> **Directions**: Return the entries below word for word; no images should appear in the copy.

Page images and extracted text
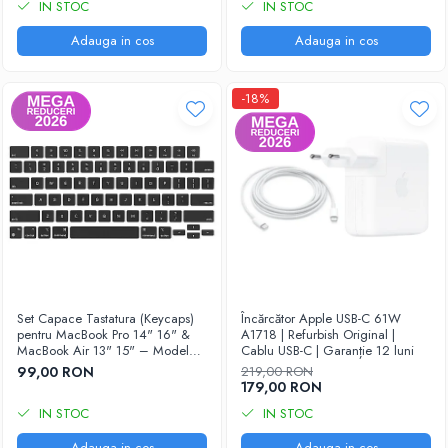
IN STOC
IN STOC
Adauga in cos
Adauga in cos
-18%
Set Capace Tastatura (Keycaps)
Încărcător Apple USB-C 61W
pentru MacBook Pro 14" 16" &
A1718 | Refurbish Original |
MacBook Air 13" 15" – Modele
Cablu USB-C | Garanție 12 luni
2021–2024 - Layout US
99,00 RON
219,00 RON
179,00 RON
IN STOC
IN STOC
Adauga in cos
Adauga in cos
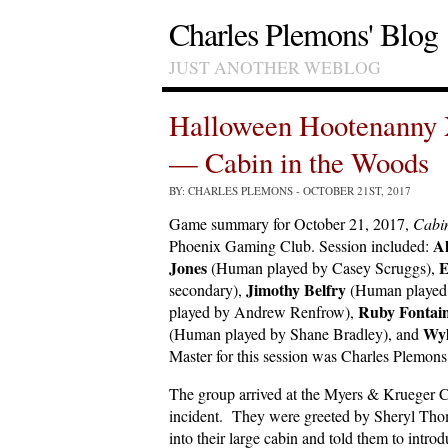
Charles Plemons' Blog
JUST ANOTHER WEBLOG
Halloween Hootenanny 
— Cabin in the Woods
BY: CHARLES PLEMONS
- OCTOBER 21ST, 2017
Game summary for October 21, 2017,
Cabin
Al
Phoenix Gaming Club. Session included:
Jones
E
(Human played by Casey Scruggs),
Jimothy Belfry
secondary),
(Human played 
Ruby Fontai
played by Andrew Renfrow),
Wyl
(Human played by Shane Bradley), and
Master for this session was Charles Plemons
The group arrived at the Myers & Krueger Ca
incident. They were greeted by Sheryl Tho
into their large cabin and told them to intr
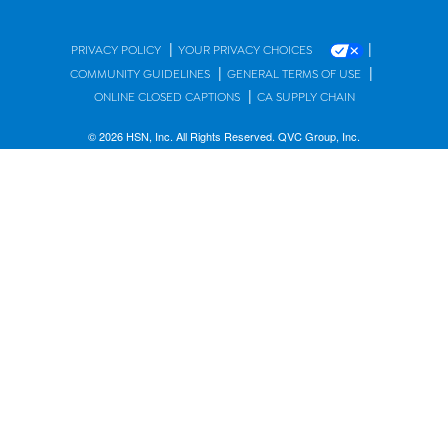
|
|
PRIVACY POLICY
YOUR PRIVACY CHOICES
|
|
COMMUNITY GUIDELINES
GENERAL TERMS OF USE
|
ONLINE CLOSED CAPTIONS
CA SUPPLY CHAIN
© 2026 HSN, Inc. All Rights Reserved. QVC Group, Inc.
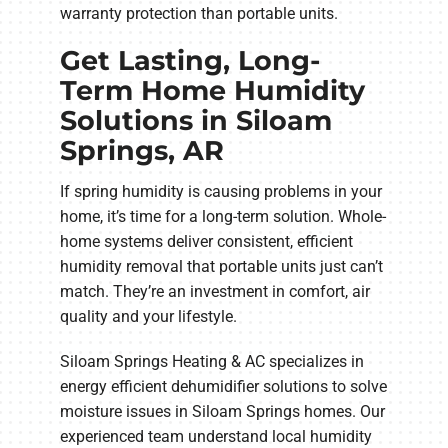
warranty protection than portable units.
Get Lasting, Long-
Term Home Humidity
Solutions in Siloam
Springs, AR
If spring humidity is causing problems in your
home, it’s time for a long-term solution. Whole-
home systems deliver consistent, efficient
humidity removal that portable units just can’t
match. They’re an investment in comfort, air
quality and your lifestyle.
Siloam Springs Heating & AC specializes in
energy efficient dehumidifier solutions to solve
moisture issues in Siloam Springs homes. Our
experienced team understand local humidity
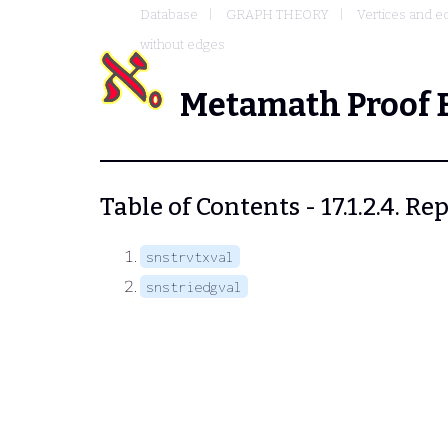
Database
GRAPH THEORY
Vertices and e
without edges
Metamath Proof 
Table of Contents - 17.1.2.4. 
snstrvtxval
snstriedgval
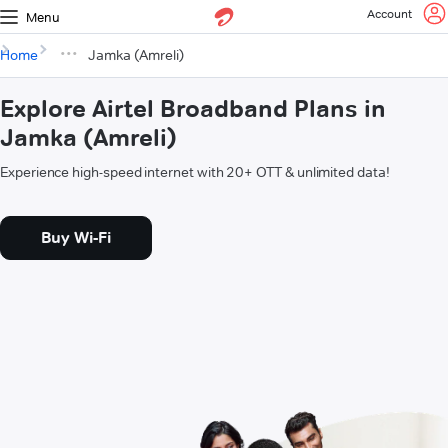
Account
Menu
Home
Jamka (Amreli)
Explore Airtel Broadband Plans in
Jamka (Amreli)
Experience high-speed internet with 20+ OTT & unlimited data!
Buy Wi-Fi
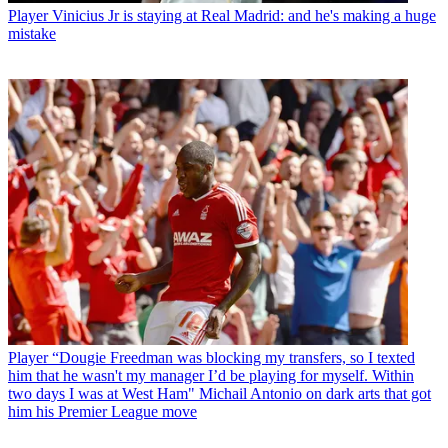
Player
Vinicius Jr is staying at Real Madrid: and he's making a huge
mistake
Player
“Dougie Freedman was blocking my transfers, so I texted
him that he wasn't my manager I’d be playing for myself. Within
two days I was at West Ham" Michail Antonio on dark arts that got
him his Premier League move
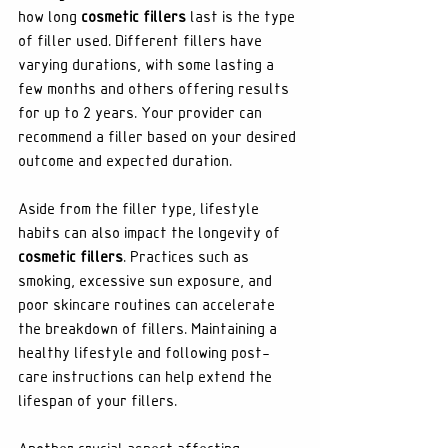
how long 
cosmetic fillers
 last is the type 
of filler used. Different fillers have 
varying durations, with some lasting a 
few months and others offering results 
for up to 2 years. Your provider can 
recommend a filler based on your desired 
outcome and expected duration.
Aside from the filler type, lifestyle 
habits can also impact the longevity of 
cosmetic fillers
. Practices such as 
smoking, excessive sun exposure, and 
poor skincare routines can accelerate 
the breakdown of fillers. Maintaining a 
healthy lifestyle and following post-
care instructions can help extend the 
lifespan of your fillers.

> **Response area**:
IN STOC
IN STOC
Adauga in cos
Adauga in cos
-18%
Set Capace Tastatura (Keycaps)
Încărcător Apple USB-C 61W
pentru MacBook Pro 14" 16" &
A1718 | Refurbish Original |
MacBook Air 13" 15" – Modele
Cablu USB-C | Garanție 12 luni
2021–2024 - Layout US
99,00 RON
219,00 RON
179,00 RON
IN STOC
IN STOC
Adauga in cos
Adauga in cos
Charles Plemons' Blog
JUST ANOTHER WEBLOG
Halloween Hootenanny 
— Cabin in the Woods
BY: CHARLES PLEMONS
- OCTOBER 21ST, 2017
Game summary for October 21, 2017,
Cabin
Al
Phoenix Gaming Club. Session included:
Jones
E
(Human played by Casey Scruggs),
Jimothy Belfry
secondary),
(Human played 
Ruby Fontai
played by Andrew Renfrow),
Wyl
(Human played by Shane Bradley), and
Master for this session was Charles Plemons
The group arrived at the Myers & Krueger Ca
incident. They were greeted by Sheryl Tho
into their large cabin and told them to intr
|
|
PRIVACY POLICY
YOUR PRIVACY CHOICES
|
|
COMMUNITY GUIDELINES
GENERAL TERMS OF USE
|
ONLINE CLOSED CAPTIONS
CA SUPPLY CHAIN
© 2026 HSN, Inc. All Rights Reserved. QVC Group, Inc.
warranty protection than portable units.
Get Lasting, Long-
Term Home Humidity
Solutions in Siloam
Springs, AR
If spring humidity is causing problems in your
home, it’s time for a long-term solution. Whole-
home systems deliver consistent, efficient
humidity removal that portable units just can’t
match. They’re an investment in comfort, air
quality and your lifestyle.
Siloam Springs Heating & AC specializes in
energy efficient dehumidifier solutions to solve
moisture issues in Siloam Springs homes. Our
experienced team understand local humidity
Database
GRAPH THEORY
Vertices and e
without edges
Metamath Proof 
Table of Contents - 17.1.2.4. 
snstrvtxval
snstriedgval
Account
Menu
Home
Jamka (Amreli)
Explore Airtel Broadband Plans in
Jamka (Amreli)
Experience high-speed internet with 20+ OTT & unlimited data!
Buy Wi-Fi
Player
Vinicius Jr is staying at Real Madrid: and he's making a huge
mistake
Player
“Dougie Freedman was blocking my transfers, so I texted
him that he wasn't my manager I’d be playing for myself. Within
two days I was at West Ham" Michail Antonio on dark arts that got
him his Premier League move
how long 
cosmetic fillers
 last is the type 
of filler used. Different fillers have 
varying durations, with some lasting a 
few months and others offering results 
for up to 2 years. Your provider can 
recommend a filler based on your desired 
outcome and expected duration.
Aside from the filler type, lifestyle 
habits can also impact the longevity of 
cosmetic fillers
. Practices such as 
smoking, excessive sun exposure, and 
poor skincare routines can accelerate 
the breakdown of fillers. Maintaining a 
healthy lifestyle and following post-
care instructions can help extend the 
lifespan of your fillers.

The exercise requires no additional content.